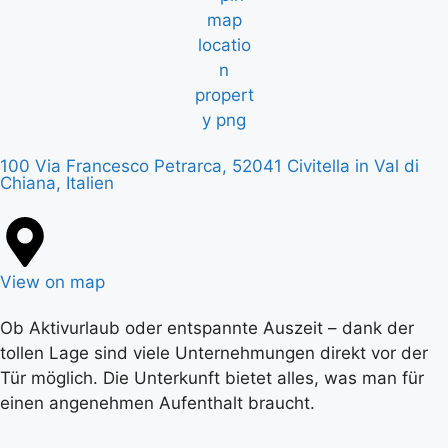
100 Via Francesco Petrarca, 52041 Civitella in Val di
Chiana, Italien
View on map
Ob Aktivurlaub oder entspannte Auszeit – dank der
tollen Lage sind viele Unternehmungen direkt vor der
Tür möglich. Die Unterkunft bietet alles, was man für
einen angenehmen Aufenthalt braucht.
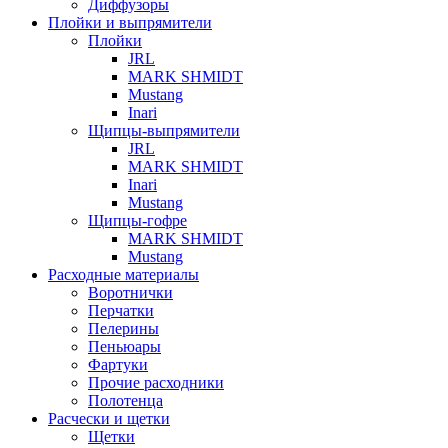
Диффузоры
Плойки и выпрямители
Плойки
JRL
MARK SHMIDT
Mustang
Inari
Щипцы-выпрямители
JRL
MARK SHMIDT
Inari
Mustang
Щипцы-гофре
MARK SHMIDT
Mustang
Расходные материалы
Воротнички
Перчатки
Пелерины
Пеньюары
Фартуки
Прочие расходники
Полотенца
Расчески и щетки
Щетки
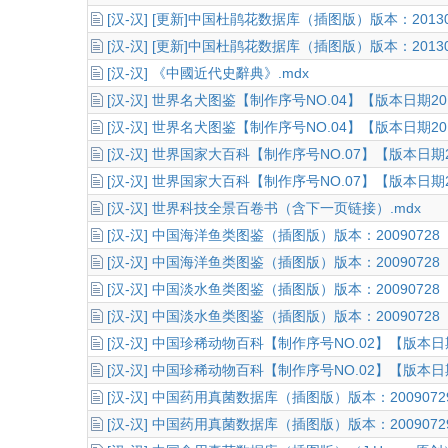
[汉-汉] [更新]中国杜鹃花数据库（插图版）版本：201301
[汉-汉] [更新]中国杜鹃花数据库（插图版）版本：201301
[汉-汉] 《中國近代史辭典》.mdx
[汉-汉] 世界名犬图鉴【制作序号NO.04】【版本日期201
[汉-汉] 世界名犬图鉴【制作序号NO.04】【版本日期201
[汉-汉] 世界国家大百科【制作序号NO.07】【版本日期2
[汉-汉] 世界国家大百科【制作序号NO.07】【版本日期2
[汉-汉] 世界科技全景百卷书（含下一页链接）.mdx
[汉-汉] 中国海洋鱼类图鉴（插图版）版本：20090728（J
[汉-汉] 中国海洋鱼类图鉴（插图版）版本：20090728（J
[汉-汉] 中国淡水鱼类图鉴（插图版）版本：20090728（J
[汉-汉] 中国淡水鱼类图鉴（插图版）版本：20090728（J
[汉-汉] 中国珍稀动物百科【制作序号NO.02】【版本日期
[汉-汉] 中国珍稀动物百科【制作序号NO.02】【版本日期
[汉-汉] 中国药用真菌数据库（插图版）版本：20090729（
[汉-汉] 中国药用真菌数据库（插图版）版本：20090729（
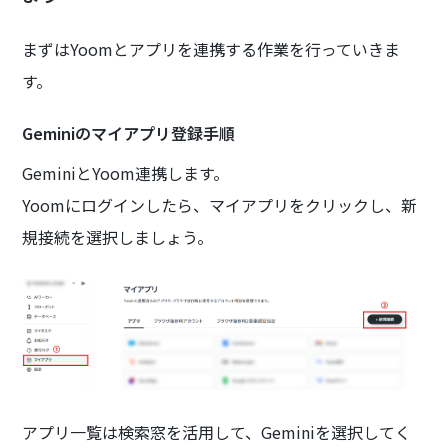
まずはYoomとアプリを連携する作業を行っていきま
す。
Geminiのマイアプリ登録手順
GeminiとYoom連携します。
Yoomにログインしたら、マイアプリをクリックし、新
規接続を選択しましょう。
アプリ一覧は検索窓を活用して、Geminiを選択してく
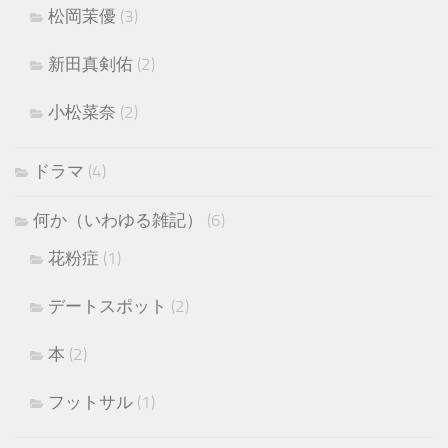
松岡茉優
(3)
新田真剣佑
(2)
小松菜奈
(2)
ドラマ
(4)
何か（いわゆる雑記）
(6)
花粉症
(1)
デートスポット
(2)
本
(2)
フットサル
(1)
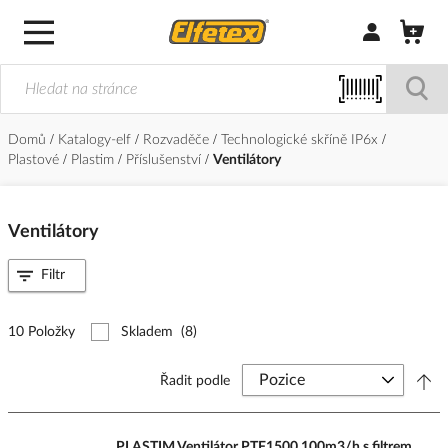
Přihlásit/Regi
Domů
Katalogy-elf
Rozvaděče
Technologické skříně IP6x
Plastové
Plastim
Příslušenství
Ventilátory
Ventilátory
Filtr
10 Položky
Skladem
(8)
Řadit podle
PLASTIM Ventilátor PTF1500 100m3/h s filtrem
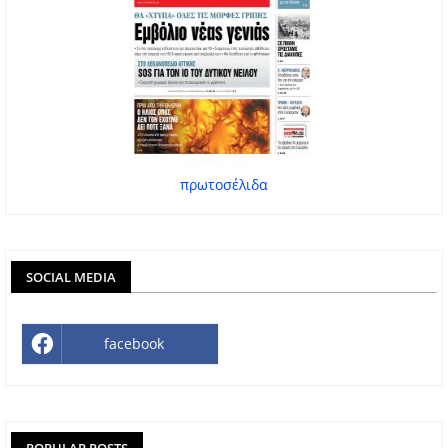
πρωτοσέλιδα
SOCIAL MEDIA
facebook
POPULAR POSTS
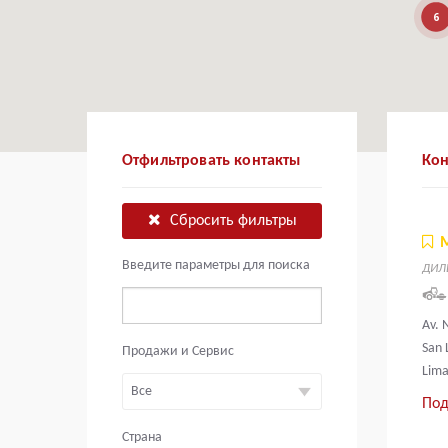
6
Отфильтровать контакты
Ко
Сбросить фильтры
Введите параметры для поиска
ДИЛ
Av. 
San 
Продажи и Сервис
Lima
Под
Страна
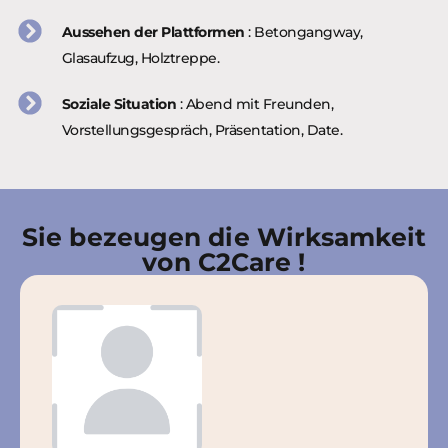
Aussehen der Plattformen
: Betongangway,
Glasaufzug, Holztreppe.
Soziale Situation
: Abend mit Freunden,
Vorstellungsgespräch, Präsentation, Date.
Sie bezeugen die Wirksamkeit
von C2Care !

• [REQUIRED WORK] Without including any pictures, reproduce the data exactly.

• [ANSWER SPACE]
100 Via Francesco Petrarca, 52041 Civitella in Val di
Chiana, Italien
View on map
Ob Aktivurlaub oder entspannte Auszeit – dank der
tollen Lage sind viele Unternehmungen direkt vor der
Tür möglich. Die Unterkunft bietet alles, was man für
einen angenehmen Aufenthalt braucht.
Диффузоры
Плойки и выпрямители
Плойки
JRL
MARK SHMIDT
Mustang
Inari
Щипцы-выпрямители
JRL
MARK SHMIDT
Inari
Mustang
Щипцы-гофре
MARK SHMIDT
Mustang
Расходные материалы
Воротнички
Перчатки
Пелерины
Пеньюары
Фартуки
Прочие расходники
Полотенца
Расчески и щетки
Щетки
[汉-汉] [更新]中国杜鹃花数据库（插图版）版本：201301
[汉-汉] [更新]中国杜鹃花数据库（插图版）版本：201301
[汉-汉] 《中國近代史辭典》.mdx
[汉-汉] 世界名犬图鉴【制作序号NO.04】【版本日期201
[汉-汉] 世界名犬图鉴【制作序号NO.04】【版本日期201
[汉-汉] 世界国家大百科【制作序号NO.07】【版本日期2
[汉-汉] 世界国家大百科【制作序号NO.07】【版本日期2
[汉-汉] 世界科技全景百卷书（含下一页链接）.mdx
[汉-汉] 中国海洋鱼类图鉴（插图版）版本：20090728（J
[汉-汉] 中国海洋鱼类图鉴（插图版）版本：20090728（J
[汉-汉] 中国淡水鱼类图鉴（插图版）版本：20090728（J
[汉-汉] 中国淡水鱼类图鉴（插图版）版本：20090728（J
[汉-汉] 中国珍稀动物百科【制作序号NO.02】【版本日期
[汉-汉] 中国珍稀动物百科【制作序号NO.02】【版本日期
[汉-汉] 中国药用真菌数据库（插图版）版本：20090729（
[汉-汉] 中国药用真菌数据库（插图版）版本：20090729（
まずはYoomとアプリを連携する作業を行っていきま
す。
Geminiのマイアプリ登録手順
GeminiとYoom連携します。
Yoomにログインしたら、マイアプリをクリックし、新
規接続を選択しましょう。
アプリ一覧は検索窓を活用して、Geminiを選択してく
松岡茉優
(3)
新田真剣佑
(2)
小松菜奈
(2)
ドラマ
(4)
何か（いわゆる雑記）
(6)
花粉症
(1)
デートスポット
(2)
本
(2)
フットサル
(1)
Přihlásit/Regi
Domů
Katalogy-elf
Rozvaděče
Technologické skříně IP6x
Plastové
Plastim
Příslušenství
Ventilátory
Ventilátory
Filtr
10 Položky
Skladem
(8)
Řadit podle
PLASTIM Ventilátor PTF1500 100m3/h s filtrem
πρωτοσέλιδα
SOCIAL MEDIA
facebook
POPULAR POSTS
6
Отфильтровать контакты
Ко
Сбросить фильтры
Введите параметры для поиска
ДИЛ
Av. 
San 
Продажи и Сервис
Lima
Под
Страна
Aussehen der Plattformen
: Betongangway,
Glasaufzug, Holztreppe.
Soziale Situation
: Abend mit Freunden,
Vorstellungsgespräch, Präsentation, Date.
Sie bezeugen die Wirksamkeit
von C2Care !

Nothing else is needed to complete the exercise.